** Problem details **
Each line below should be retyped exactly, with no pictures.

** Records supplied **
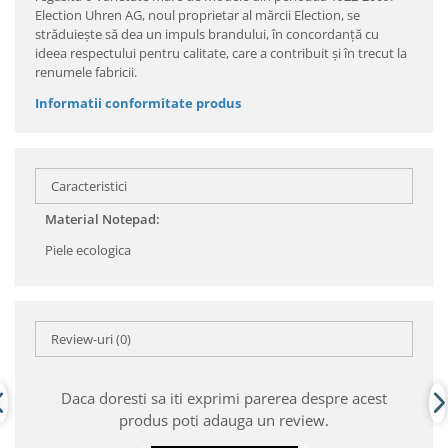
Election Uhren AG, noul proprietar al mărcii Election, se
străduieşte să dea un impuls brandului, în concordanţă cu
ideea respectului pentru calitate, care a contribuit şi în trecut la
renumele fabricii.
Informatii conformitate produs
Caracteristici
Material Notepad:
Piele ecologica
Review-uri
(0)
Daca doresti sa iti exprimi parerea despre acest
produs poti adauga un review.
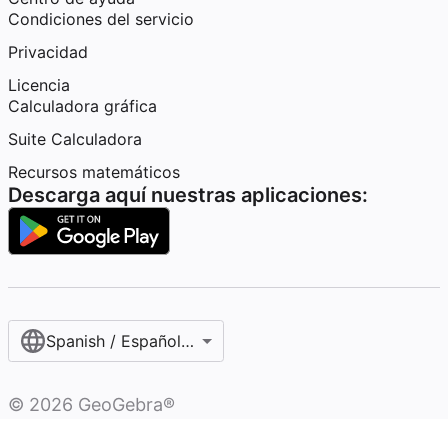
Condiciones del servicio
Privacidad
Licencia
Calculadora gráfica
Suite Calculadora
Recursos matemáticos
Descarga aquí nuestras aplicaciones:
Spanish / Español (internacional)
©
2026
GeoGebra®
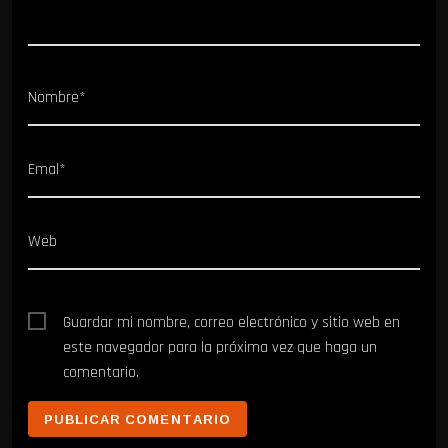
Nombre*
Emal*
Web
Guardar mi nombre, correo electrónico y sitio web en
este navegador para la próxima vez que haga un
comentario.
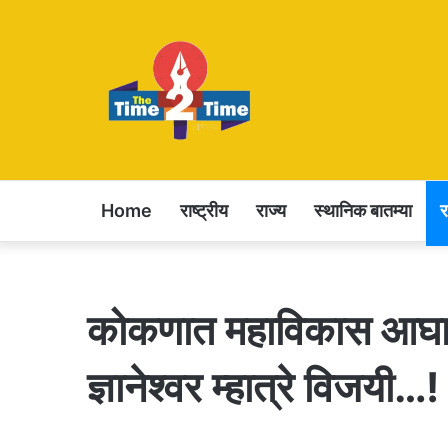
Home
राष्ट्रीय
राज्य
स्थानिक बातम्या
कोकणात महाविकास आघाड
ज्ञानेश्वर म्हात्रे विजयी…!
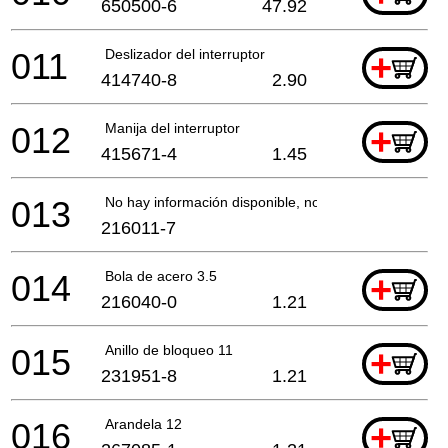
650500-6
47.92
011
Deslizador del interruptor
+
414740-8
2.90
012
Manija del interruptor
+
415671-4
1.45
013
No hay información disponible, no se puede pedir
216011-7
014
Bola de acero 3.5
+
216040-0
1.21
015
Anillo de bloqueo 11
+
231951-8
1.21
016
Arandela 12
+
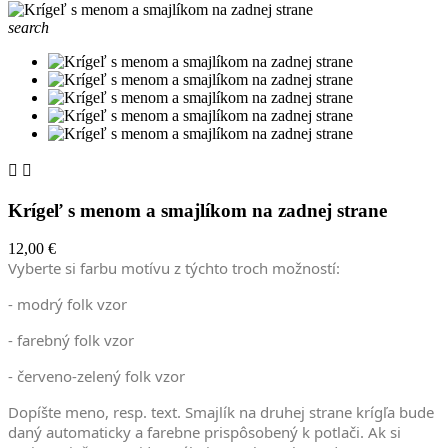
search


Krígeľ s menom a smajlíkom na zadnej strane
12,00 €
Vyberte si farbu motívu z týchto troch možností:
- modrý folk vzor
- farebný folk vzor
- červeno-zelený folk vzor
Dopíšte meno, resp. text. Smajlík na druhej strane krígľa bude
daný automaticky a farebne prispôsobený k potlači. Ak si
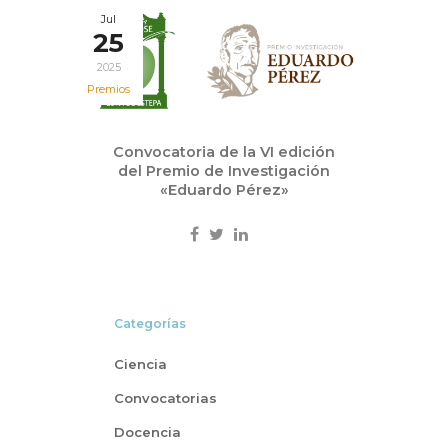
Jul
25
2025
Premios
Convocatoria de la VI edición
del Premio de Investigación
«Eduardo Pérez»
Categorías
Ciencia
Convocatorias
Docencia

** Output of the task **
Election Uhren AG, noul proprietar al mărcii Election, se
străduieşte să dea un impuls brandului, în concordanţă cu
ideea respectului pentru calitate, care a contribuit şi în trecut la
renumele fabricii.
Informatii conformitate produs
Caracteristici
Material Notepad:
Piele ecologica
Review-uri
(0)
Daca doresti sa iti exprimi parerea despre acest
produs poti adauga un review.
Condiciones del servicio
Privacidad
Licencia
Calculadora gráfica
Suite Calculadora
Recursos matemáticos
Descarga aquí nuestras aplicaciones:
Spanish / Español (internacional)
©
2026
GeoGebra®
Nombre*
Emal*
Web
Guardar mi nombre, correo electrónico y sitio web en
este navegador para la próxima vez que haga un
comentario.
Home
राष्ट्रीय
राज्य
स्थानिक बातम्या
कोकणात महाविकास आघाड
ज्ञानेश्वर म्हात्रे विजयी…!
650500-6
47.92
011
Deslizador del interruptor
+
414740-8
2.90
012
Manija del interruptor
+
415671-4
1.45
013
No hay información disponible, no se puede pedir
216011-7
014
Bola de acero 3.5
+
216040-0
1.21
015
Anillo de bloqueo 11
+
231951-8
1.21
016
Arandela 12
+
search


Krígeľ s menom a smajlíkom na zadnej strane
12,00 €
Vyberte si farbu motívu z týchto troch možností:
- modrý folk vzor
- farebný folk vzor
- červeno-zelený folk vzor
Dopíšte meno, resp. text. Smajlík na druhej strane krígľa bude
daný automaticky a farebne prispôsobený k potlači. Ak si
Jul
25
2025
Premios
Convocatoria de la VI edición
del Premio de Investigación
«Eduardo Pérez»
Categorías
Ciencia
Convocatorias
Docencia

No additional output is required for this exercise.